La Télévision tchèque, un média public strictement suivi

Photo: Eva Odstrčilová,  ČRo
La société civique doit être vigilente pour ne pas se faire voler la Télévision publique tchèque. C’est un appel lancé dans un texte publié sur le site Aktualne.cz en rapport avec les remaniements, prévus pour ce mois de mars, au sein du Conseil audiovisuel pour la télévision. Son auteur explique :

« Dans une situation normale, la fin des mandats de six des quinze membres qui composent le Conseil ne poserait aucun problème. Toutefois, on est loin d’un tel état, car les médias publics sont désormais strictement suivis. Pire : ils sont devenus les cibles d’attaques, des quotas dont certains partis et représentants politiques voudraient s’emparer. C’est également pour cette raison que la Télévision tchèque fait aujourd’hui l’objet d’un grand intérêt. »

Le commentateur indique que parmi les candidats au Conseil, on trouve, à côté de noms de personnalités dignes de respect, des personnes qui souhaitent ouvertement rétrécir, voire supprimer la télévision publique. Il note en outre qu’une « pression sur la Télévision tchèque est déployée également par la Conférence épiscopale tchèque », qui a nommé une candidate proche des Václav Klaus, père et fils, qui sont à l’égard de ce média particulièrement critiques.

L’intégration de la droite : une mission plus impossible que jamais

Le rêve d’une integration de la droite à l’approche des élections législatives de 2021 est désormais plus éloigné que jamais. Et ce au moment où une importante partie de la population qui a pour priorité la défaite du mouvement ANO d’Andrej Babiš, ne souhaite pas l’émiettement des forces de l’opposition. « Ce sont les chrétiens-démocrates qui ont enfoncé le dernier clou dans son cercueil fictif », prétend un commentaire publié sur le site www.rozhlas.cz/plus à l’issue du congrès de samedi dernier du parti KDU-ČSL. Son auteur précise :

Photo illustrative: 8385 / Pixabay,  CC0
« Il y a d’abord le Parti pirate qui a annoncé vouloir s’émanciper. C’est aussi le principal parti de droite, l’ODS, qui a ambitionne de se présenter indépendemment. Les chrétiens-démocrates, quant à eux, ont longtemps souligné la nécessité d’une approche commune des partis de droite. Leur président nouvellement élu Marian Jurečka semble pourtant changer de cap en proposant au parti de sortir de la masse de l’opposition et de se profiler avec ses propres initiatives. »

A noter aussi, selon le commentateur, qu’au sein des trois partis mentionnés se font entendre des voix qui admettent mener un dialogue avec le mouvement ANO, une chose jusqu’ici inadmissible.
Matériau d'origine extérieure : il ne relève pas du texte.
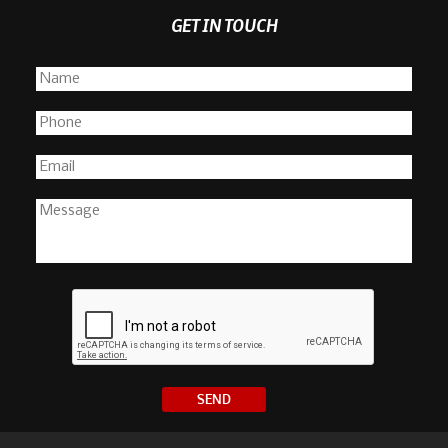
GET IN TOUCH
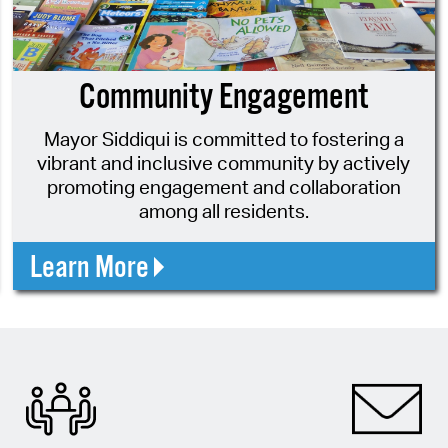
Pr
See
Community Engagement
Vi
Mayor Siddiqui is committed to fostering a
Wat
vibrant and inclusive community by actively
promoting engagement and collaboration
among all residents.
Learn More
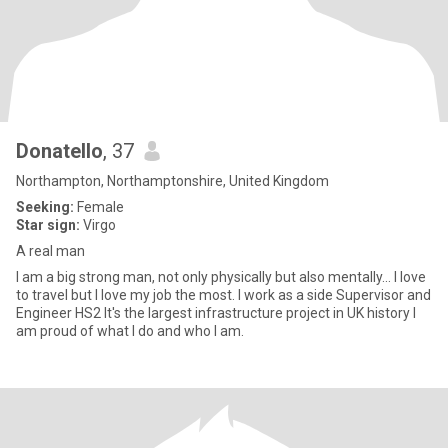
Donatello
, 37
Northampton, Northamptonshire, United Kingdom
Seeking:
Female
Star sign:
Virgo
A real man
I am a big strong man, not only physically but also mentally... I love
to travel but I love my job the most. I work as a side Supervisor and
Engineer HS2 It's the largest infrastructure project in UK history I
am proud of what I do and who I am.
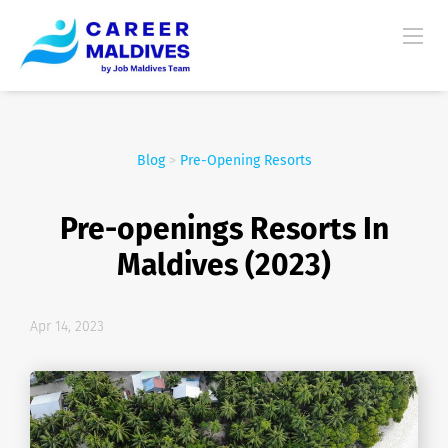
Blog
>
Pre-Opening Resorts
Pre-openings Resorts In
Maldives (2023)
Apr 14, 2023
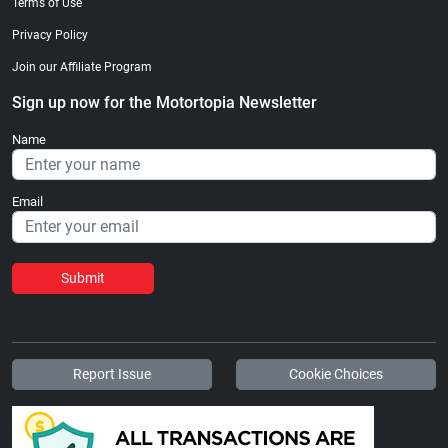
Terms of Use
Privacy Policy
Join our Affiliate Program
Sign up now for the Motortopia Newsletter
Name
Email
Submit
Report Issue
Cookie Choices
Or, tandis que l’actuel gouvernement de coalition de ce dernier avec les sociaux-démocrates est orienté à gauche, il est possible que, demain, ANO favorise une orientation à droite.

« Donner un nouveau souffle à la politique tchèque serait évidemment souhaitable. Toutefois, les mains tendues à Babiš auraient de quoi prendre au dépourvu les participants aux manifestations anti-Babiš qui se tiennent régulièrement à Prague et ailleurs », remarque enfin le commentateur.